Remember, a lot of people were torn over what kind of NBA player Dwyane Wade would be. The No. 5 pick in the 2003 draft was not considered a sure thing.
But one spectacular playoff performance later -- capped by an MVP award in the recent NBA finals -- and there is no longer any debate about Wade's future.
It's probably too much to ask for a LeBron James-type phenom to emerge from Wednesday's draft, because those kinds of players don't come along very often. But how about a Dwyane Wade?
Only time will tell, but if you're a basketball fan, it'll be fun finding out.
Connecticut hit it big in the two-round draft with five selections, including a record-tying four in the first round.
Headlining the former Huskies taken were first-round picks Rudy Gay (No. 8), Hilton Armstrong (No. 12), Marcus Williams (No. 22) and Josh Boone (No. 23).
Bradley center Patrick O'Bryant -- who was one of the main reasons Rembert transferred to Southeast Missouri State to get playing time -- was the No. 9 overall selection after coming out following his sophomore season.
This should come as no surprise, but Southeast senior David Simonhoff was recently ranked as the nation's top Division I-AA punter by The Sports Network, which covers Division I-AA football extensively.
Simonhoff has been an All-American the past two seasons and in 2004 he set an OVC record by averaging 46 yards per punt. He figures to be listed on just about every preseason All-American team in the next several weeks.
For Southeast football fans who can't wait for the season to get here, the start of practice is less than one month away.
The Redhawks will report to camp Aug. 6, with workouts beginning the following day. The first game is Sept. 2 at Austin Peay.
Congratulations to Cape Girardeau native Don Maurer on being inducted Friday into the Missouri Basketball Coaches Hall of Fame.
Maurer has had a long and distinguished coaching career, including several strong seasons at Notre Dame High School -- his alma mater -- in the 1980s.
And besides Maurer's stellar credentials -- he led Mary Institute/Country Day School of suburban St. Louis to a state title in 2001-02 -- he is simply a great guy who I have long considered a friend.
Maurer recently retired as the MICDS coach following five seasons, although he will remain at the school as associate athletic director.
I'm sure I echo the thoughts of everybody who knows her, but I couldn't have been happier upon learning that Mary Bolen was recently released from a St. Louis-area hospital after a two-week stay that stemmed from her undergoing emergency surgery for a blood clot.
The wife of longtime Capahas manager Jess Bolen has been battling serious health problems for a while now and she's certainly due for some good news and good breaks.
Hopefully this is the start of just that.
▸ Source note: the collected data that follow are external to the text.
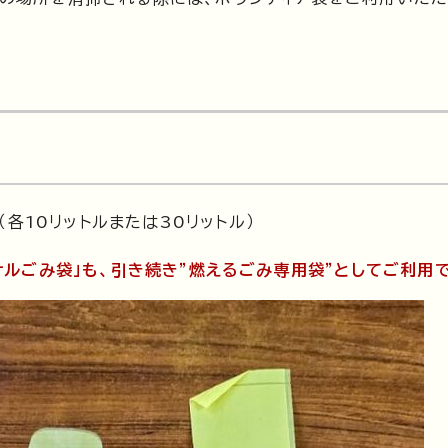
各10リットルまたは30リットル）
ナルごみ袋」も、引き続き"燃えるごみ専用袋"としてご利用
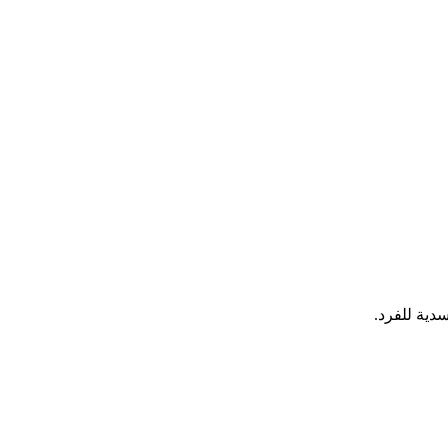
دية للفرد.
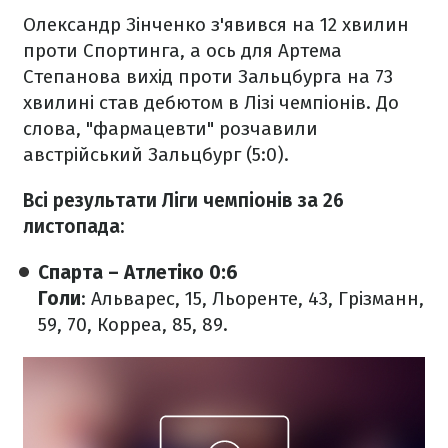
Олександр Зінченко з'явився на 12 хвилин
проти Спортинга, а ось для Артема
Степанова вихід проти Зальцбурга на 73
хвилині став дебютом в Лізі чемпіонів. До
слова, "фармацевти" розчавили
австрійський Зальцбург (5:0).
Всі результати Ліги чемпіонів за 26
листопада:
Спарта – Атлетіко 0:6
Голи
: Альварес, 15, Льоренте, 43, Грізманн,
59, 70, Корреа, 85, 89.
I wrote recently about two Southeast baseball recruits who helped lead Vianney High School to another Class 4 state title this year after they also played major roles when the Griffins captured the championship in 2004.
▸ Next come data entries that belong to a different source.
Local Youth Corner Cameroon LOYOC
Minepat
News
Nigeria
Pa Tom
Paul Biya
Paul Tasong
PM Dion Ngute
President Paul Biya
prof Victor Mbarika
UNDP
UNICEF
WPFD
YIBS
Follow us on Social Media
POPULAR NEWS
One of those players, third baseman/pitcher Jim Klocke, has been named the player of the year by the St. Louis Post-Dispatch.
And the other, pitcher Josh Syberg, joined Klocke on the newspaper's All-Metro first team.
Those honors are no guarantee of college success, but it should at least be an indication that Klocke and Syberg have considerable potential.
If you're looking for a neat sports story, how about the Oregon State baseball team that recently won its first national championship.
Oregon State, not exactly known as a college baseball powerhouse, bounced off the mat twice to emerge No. 1.
The Beavers were routed by Miami 11-1 in their College World Series opener, then won four straight elimination games to reach the championship series.
North Carolina captured Game 1 of the best-of-three title series to again put the Beavers on the brink of elimination.
But again Oregon State responded, beating the Tar Heels two straight.
Now that is quite a story.
Although I enjoy watching soccer, I don't consider myself a huge fan. But I've got to admit, I really enjoy following the World Cup. It's amazing how passionate people are about soccer.
Don't, however, ask me for a prediction on who's going to win.
Marty Mishow is a sports writer for the Southeast Missourian.